The Los Angeles City Council on Tuesday requested another $4.8 million from the federal Superfund toxic waste cleanup program to remove chemicals from San Fernando Valley ground-water supplies, bringing its funding request to $12 million.
An application for the additional funds from the U.S. Environmental Protection Agency was approved unanimously and without discussion by council members and sent to Mayor Tom Bradley for his expected approval. A spokesman for the city Department of Water and Power said the EPA is expected to act on the city's request within two months.
The funds will be used to build an aeration tower in North Hollywood, which will remove contaminants from the water, and to conduct a study to determine the extent and sources of the pollution in ground-water supplies.
Joe Hegenbart, the DWP's assistant engineer of water design, said the department has received all the permits needed to begin construction of the tower once it receives EPA funding. The cost of the project has increased because more work may be required than originally expected for studying the pollution problem, he said.

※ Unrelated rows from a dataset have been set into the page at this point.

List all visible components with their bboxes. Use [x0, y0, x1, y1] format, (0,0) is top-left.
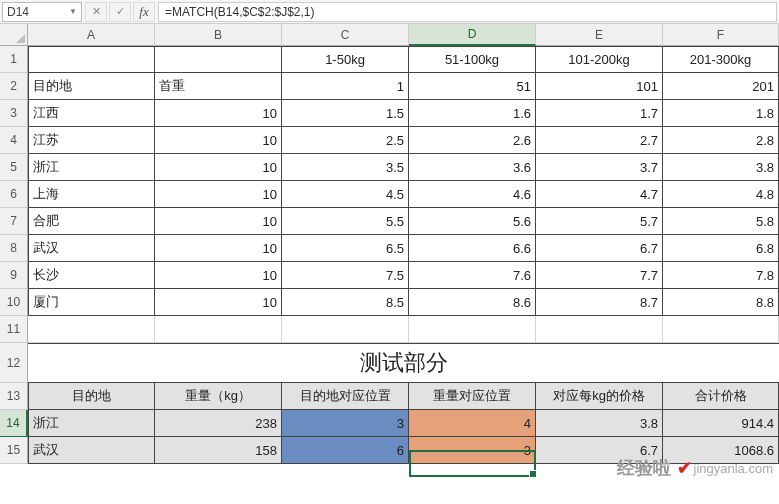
cell-E4[interactable]: 2.7 — [536, 127, 663, 154]
name-box-dropdown-icon[interactable]: ▼ — [69, 7, 77, 16]
cell-E13[interactable]: 对应每kg的价格 — [536, 383, 663, 410]
fx-icon[interactable]: fx — [133, 2, 155, 22]
cell-B4[interactable]: 10 — [155, 127, 282, 154]
cell-F9[interactable]: 7.8 — [663, 262, 779, 289]
col-header-C[interactable]: C — [282, 24, 409, 46]
cell-C1[interactable]: 1-50kg — [282, 46, 409, 73]
cell-A11[interactable] — [28, 316, 155, 343]
cell-C6[interactable]: 4.5 — [282, 181, 409, 208]
cell-B11[interactable] — [155, 316, 282, 343]
cell-F14[interactable]: 914.4 — [663, 410, 779, 437]
cell-C11[interactable] — [282, 316, 409, 343]
formula-input[interactable]: =MATCH(B14,$C$2:$J$2,1) — [158, 2, 777, 22]
cell-D8[interactable]: 6.6 — [409, 235, 536, 262]
cell-E10[interactable]: 8.7 — [536, 289, 663, 316]
row-header-11[interactable]: 11 — [0, 316, 28, 343]
cell-A15[interactable]: 武汉 — [28, 437, 155, 464]
col-header-E[interactable]: E — [536, 24, 663, 46]
cell-B1[interactable] — [155, 46, 282, 73]
cell-D1[interactable]: 51-100kg — [409, 46, 536, 73]
row-header-4[interactable]: 4 — [0, 127, 28, 154]
cell-F6[interactable]: 4.8 — [663, 181, 779, 208]
row-header-3[interactable]: 3 — [0, 100, 28, 127]
cell-A7[interactable]: 合肥 — [28, 208, 155, 235]
row-header-7[interactable]: 7 — [0, 208, 28, 235]
row-header-12[interactable]: 12 — [0, 343, 28, 383]
cell-A4[interactable]: 江苏 — [28, 127, 155, 154]
row-header-2[interactable]: 2 — [0, 73, 28, 100]
row-header-5[interactable]: 5 — [0, 154, 28, 181]
cell-D3[interactable]: 1.6 — [409, 100, 536, 127]
cell-D9[interactable]: 7.6 — [409, 262, 536, 289]
confirm-icon[interactable]: ✓ — [109, 2, 131, 22]
cell-E11[interactable] — [536, 316, 663, 343]
cell-C13[interactable]: 目的地对应位置 — [282, 383, 409, 410]
cell-C15[interactable]: 6 — [282, 437, 409, 464]
cell-B9[interactable]: 10 — [155, 262, 282, 289]
row-header-14[interactable]: 14 — [0, 410, 28, 437]
cell-F3[interactable]: 1.8 — [663, 100, 779, 127]
col-header-A[interactable]: A — [28, 24, 155, 46]
cell-C7[interactable]: 5.5 — [282, 208, 409, 235]
cell-D10[interactable]: 8.6 — [409, 289, 536, 316]
cell-B7[interactable]: 10 — [155, 208, 282, 235]
cell-A3[interactable]: 江西 — [28, 100, 155, 127]
cell-C4[interactable]: 2.5 — [282, 127, 409, 154]
cell-F15[interactable]: 1068.6 — [663, 437, 779, 464]
cell-C10[interactable]: 8.5 — [282, 289, 409, 316]
row-header-15[interactable]: 15 — [0, 437, 28, 464]
cell-B8[interactable]: 10 — [155, 235, 282, 262]
cell-D5[interactable]: 3.6 — [409, 154, 536, 181]
cell-E1[interactable]: 101-200kg — [536, 46, 663, 73]
name-box[interactable]: D14 ▼ — [2, 2, 82, 22]
cell-B3[interactable]: 10 — [155, 100, 282, 127]
col-header-D[interactable]: D — [409, 24, 536, 46]
cell-D11[interactable] — [409, 316, 536, 343]
cell-A14[interactable]: 浙江 — [28, 410, 155, 437]
cell-E2[interactable]: 101 — [536, 73, 663, 100]
cell-C9[interactable]: 7.5 — [282, 262, 409, 289]
cell-A2[interactable]: 目的地 — [28, 73, 155, 100]
cell-C14[interactable]: 3 — [282, 410, 409, 437]
cell-E6[interactable]: 4.7 — [536, 181, 663, 208]
cell-B5[interactable]: 10 — [155, 154, 282, 181]
cell-D4[interactable]: 2.6 — [409, 127, 536, 154]
cell-A5[interactable]: 浙江 — [28, 154, 155, 181]
cancel-icon[interactable]: ✕ — [85, 2, 107, 22]
cell-D15[interactable]: 3 — [409, 437, 536, 464]
cell-F2[interactable]: 201 — [663, 73, 779, 100]
cell-A8[interactable]: 武汉 — [28, 235, 155, 262]
cell-F5[interactable]: 3.8 — [663, 154, 779, 181]
cell-C5[interactable]: 3.5 — [282, 154, 409, 181]
cell-A13[interactable]: 目的地 — [28, 383, 155, 410]
cell-F13[interactable]: 合计价格 — [663, 383, 779, 410]
row-header-8[interactable]: 8 — [0, 235, 28, 262]
cell-E5[interactable]: 3.7 — [536, 154, 663, 181]
cell-E7[interactable]: 5.7 — [536, 208, 663, 235]
cell-A6[interactable]: 上海 — [28, 181, 155, 208]
cell-F11[interactable] — [663, 316, 779, 343]
cell-E15[interactable]: 6.7 — [536, 437, 663, 464]
row-header-6[interactable]: 6 — [0, 181, 28, 208]
cell-D14[interactable]: 4 — [409, 410, 536, 437]
cell-A10[interactable]: 厦门 — [28, 289, 155, 316]
cell-B2[interactable]: 首重 — [155, 73, 282, 100]
cell-D2[interactable]: 51 — [409, 73, 536, 100]
cell-A1[interactable] — [28, 46, 155, 73]
cell-B14[interactable]: 238 — [155, 410, 282, 437]
cell-B15[interactable]: 158 — [155, 437, 282, 464]
cell-F8[interactable]: 6.8 — [663, 235, 779, 262]
cell-D6[interactable]: 4.6 — [409, 181, 536, 208]
row-header-10[interactable]: 10 — [0, 289, 28, 316]
cell-C8[interactable]: 6.5 — [282, 235, 409, 262]
row-header-13[interactable]: 13 — [0, 383, 28, 410]
cell-B13[interactable]: 重量（kg） — [155, 383, 282, 410]
cell-F10[interactable]: 8.8 — [663, 289, 779, 316]
cell-E9[interactable]: 7.7 — [536, 262, 663, 289]
col-header-F[interactable]: F — [663, 24, 779, 46]
cell-E14[interactable]: 3.8 — [536, 410, 663, 437]
cell-F7[interactable]: 5.8 — [663, 208, 779, 235]
cell-B6[interactable]: 10 — [155, 181, 282, 208]
select-all-corner[interactable] — [0, 24, 28, 46]
cell-C3[interactable]: 1.5 — [282, 100, 409, 127]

The DWP also is seeking funds for operation of the aeration tower. When the original application was filed with the EPA, DWP officials were unaware that operating costs qualified for Superfund financing, Hegenbart said.
About a dozen wells in the North Hollywood area have been shut down because of unacceptable levels of trichloroethylene, or TCE, and perchloroethylene, or PCE. Both are suspected cancer-causing solvents. Water drawn from about a dozen other wells with lower pollution levels is being blended with clean supplies to reduce contamination to acceptable levels.
Water from Valley ground-water supplies is delivered to central, south and east Los Angeles.